# WHAT TO PRODUCE
Only the lines from the top of the data through the one with "Baby-sitters à Djema" are to be written out, each exactly as it stands.

>>>

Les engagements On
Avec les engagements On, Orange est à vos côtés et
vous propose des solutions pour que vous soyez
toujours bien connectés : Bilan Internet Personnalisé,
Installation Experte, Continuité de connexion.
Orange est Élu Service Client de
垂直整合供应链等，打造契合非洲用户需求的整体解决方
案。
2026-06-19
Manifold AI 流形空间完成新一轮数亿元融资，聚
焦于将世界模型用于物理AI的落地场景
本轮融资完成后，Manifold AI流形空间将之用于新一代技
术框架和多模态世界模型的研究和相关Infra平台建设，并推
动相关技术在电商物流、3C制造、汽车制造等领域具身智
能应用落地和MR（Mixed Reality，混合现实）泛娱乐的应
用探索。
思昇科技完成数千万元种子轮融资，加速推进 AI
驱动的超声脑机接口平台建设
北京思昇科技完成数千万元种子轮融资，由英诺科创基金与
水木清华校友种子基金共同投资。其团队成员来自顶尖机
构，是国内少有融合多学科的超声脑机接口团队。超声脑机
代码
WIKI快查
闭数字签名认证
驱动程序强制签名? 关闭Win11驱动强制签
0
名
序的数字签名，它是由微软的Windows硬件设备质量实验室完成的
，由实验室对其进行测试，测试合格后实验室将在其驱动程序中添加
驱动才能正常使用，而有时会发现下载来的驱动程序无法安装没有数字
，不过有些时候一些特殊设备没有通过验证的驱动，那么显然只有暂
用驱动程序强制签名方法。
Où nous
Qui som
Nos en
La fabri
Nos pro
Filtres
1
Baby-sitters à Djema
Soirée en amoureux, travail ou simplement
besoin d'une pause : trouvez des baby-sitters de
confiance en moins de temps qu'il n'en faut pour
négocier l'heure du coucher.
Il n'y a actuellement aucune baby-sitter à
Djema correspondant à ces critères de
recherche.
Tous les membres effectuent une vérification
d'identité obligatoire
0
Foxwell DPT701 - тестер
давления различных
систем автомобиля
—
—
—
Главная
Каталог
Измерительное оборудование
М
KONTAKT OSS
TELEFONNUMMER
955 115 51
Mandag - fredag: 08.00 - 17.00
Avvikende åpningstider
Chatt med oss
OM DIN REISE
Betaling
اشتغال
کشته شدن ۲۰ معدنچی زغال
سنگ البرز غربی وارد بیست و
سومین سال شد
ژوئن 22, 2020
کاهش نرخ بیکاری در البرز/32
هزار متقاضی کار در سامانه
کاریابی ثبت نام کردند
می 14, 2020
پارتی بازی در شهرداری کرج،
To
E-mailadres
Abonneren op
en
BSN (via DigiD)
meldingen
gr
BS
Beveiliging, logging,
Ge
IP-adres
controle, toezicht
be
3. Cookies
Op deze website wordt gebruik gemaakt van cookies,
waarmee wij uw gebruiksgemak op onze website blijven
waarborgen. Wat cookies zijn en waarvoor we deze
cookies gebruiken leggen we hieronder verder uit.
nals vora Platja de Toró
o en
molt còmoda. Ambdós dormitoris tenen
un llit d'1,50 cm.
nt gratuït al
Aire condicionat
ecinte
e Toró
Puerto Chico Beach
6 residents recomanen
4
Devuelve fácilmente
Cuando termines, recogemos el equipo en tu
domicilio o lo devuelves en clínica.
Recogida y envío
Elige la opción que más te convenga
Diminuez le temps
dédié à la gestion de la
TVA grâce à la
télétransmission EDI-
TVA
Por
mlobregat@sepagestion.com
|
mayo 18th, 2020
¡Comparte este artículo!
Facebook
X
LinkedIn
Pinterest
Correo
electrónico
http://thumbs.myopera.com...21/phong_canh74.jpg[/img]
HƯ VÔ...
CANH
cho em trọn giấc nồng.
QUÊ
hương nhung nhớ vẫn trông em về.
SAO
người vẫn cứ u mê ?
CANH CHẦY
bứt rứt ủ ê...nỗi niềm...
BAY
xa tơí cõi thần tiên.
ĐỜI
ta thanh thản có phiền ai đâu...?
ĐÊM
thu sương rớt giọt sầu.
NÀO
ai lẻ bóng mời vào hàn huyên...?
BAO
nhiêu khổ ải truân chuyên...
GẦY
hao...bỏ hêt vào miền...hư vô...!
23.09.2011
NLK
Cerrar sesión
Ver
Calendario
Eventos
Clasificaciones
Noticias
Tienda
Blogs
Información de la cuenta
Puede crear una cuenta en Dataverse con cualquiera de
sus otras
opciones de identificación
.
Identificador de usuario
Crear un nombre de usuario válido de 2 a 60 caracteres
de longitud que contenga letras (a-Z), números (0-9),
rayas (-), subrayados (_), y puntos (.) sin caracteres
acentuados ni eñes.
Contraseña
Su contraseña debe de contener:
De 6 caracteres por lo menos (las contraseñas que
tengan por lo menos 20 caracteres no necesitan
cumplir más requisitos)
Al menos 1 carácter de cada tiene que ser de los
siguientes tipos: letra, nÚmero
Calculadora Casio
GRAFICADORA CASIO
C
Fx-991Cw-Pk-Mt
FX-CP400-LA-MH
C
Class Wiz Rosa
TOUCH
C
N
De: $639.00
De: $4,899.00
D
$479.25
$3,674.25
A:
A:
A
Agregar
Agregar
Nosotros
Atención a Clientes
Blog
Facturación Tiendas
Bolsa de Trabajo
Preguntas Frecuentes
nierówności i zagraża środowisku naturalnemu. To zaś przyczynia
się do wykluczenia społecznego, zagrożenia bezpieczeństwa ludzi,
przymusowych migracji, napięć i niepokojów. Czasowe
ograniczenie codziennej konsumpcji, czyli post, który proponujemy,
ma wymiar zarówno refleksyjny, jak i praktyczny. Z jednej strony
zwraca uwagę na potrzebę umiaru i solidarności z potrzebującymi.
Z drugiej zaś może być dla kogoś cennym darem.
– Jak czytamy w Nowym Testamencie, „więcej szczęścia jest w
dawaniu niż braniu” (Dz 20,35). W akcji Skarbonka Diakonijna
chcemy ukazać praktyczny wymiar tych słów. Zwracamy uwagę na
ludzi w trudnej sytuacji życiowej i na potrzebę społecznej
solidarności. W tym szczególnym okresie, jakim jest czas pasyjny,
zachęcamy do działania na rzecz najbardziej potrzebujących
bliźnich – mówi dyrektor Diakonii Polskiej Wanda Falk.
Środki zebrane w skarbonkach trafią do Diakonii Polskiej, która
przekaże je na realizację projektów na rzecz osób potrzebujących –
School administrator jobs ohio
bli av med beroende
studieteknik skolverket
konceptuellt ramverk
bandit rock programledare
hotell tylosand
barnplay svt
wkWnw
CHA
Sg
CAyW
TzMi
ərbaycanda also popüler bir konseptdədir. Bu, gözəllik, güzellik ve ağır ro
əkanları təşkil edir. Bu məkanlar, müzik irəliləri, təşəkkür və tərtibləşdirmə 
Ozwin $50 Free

<<<

# WRITTEN SOLUTION
Les engagements On
Avec les engagements On, Orange est à vos côtés et
vous propose des solutions pour que vous soyez
toujours bien connectés : Bilan Internet Personnalisé,
Installation Experte, Continuité de connexion.
Orange est Élu Service Client de
垂直整合供应链等，打造契合非洲用户需求的整体解决方
案。
2026-06-19
Manifold AI 流形空间完成新一轮数亿元融资，聚
焦于将世界模型用于物理AI的落地场景
本轮融资完成后，Manifold AI流形空间将之用于新一代技
术框架和多模态世界模型的研究和相关Infra平台建设，并推
动相关技术在电商物流、3C制造、汽车制造等领域具身智
能应用落地和MR（Mixed Reality，混合现实）泛娱乐的应
用探索。
思昇科技完成数千万元种子轮融资，加速推进 AI
驱动的超声脑机接口平台建设
北京思昇科技完成数千万元种子轮融资，由英诺科创基金与
水木清华校友种子基金共同投资。其团队成员来自顶尖机
构，是国内少有融合多学科的超声脑机接口团队。超声脑机
代码
WIKI快查
闭数字签名认证
驱动程序强制签名? 关闭Win11驱动强制签
0
名
序的数字签名，它是由微软的Windows硬件设备质量实验室完成的
，由实验室对其进行测试，测试合格后实验室将在其驱动程序中添加
驱动才能正常使用，而有时会发现下载来的驱动程序无法安装没有数字
，不过有些时候一些特殊设备没有通过验证的驱动，那么显然只有暂
用驱动程序强制签名方法。
Où nous
Qui som
Nos en
La fabri
Nos pro
Filtres
1
Baby-sitters à Djema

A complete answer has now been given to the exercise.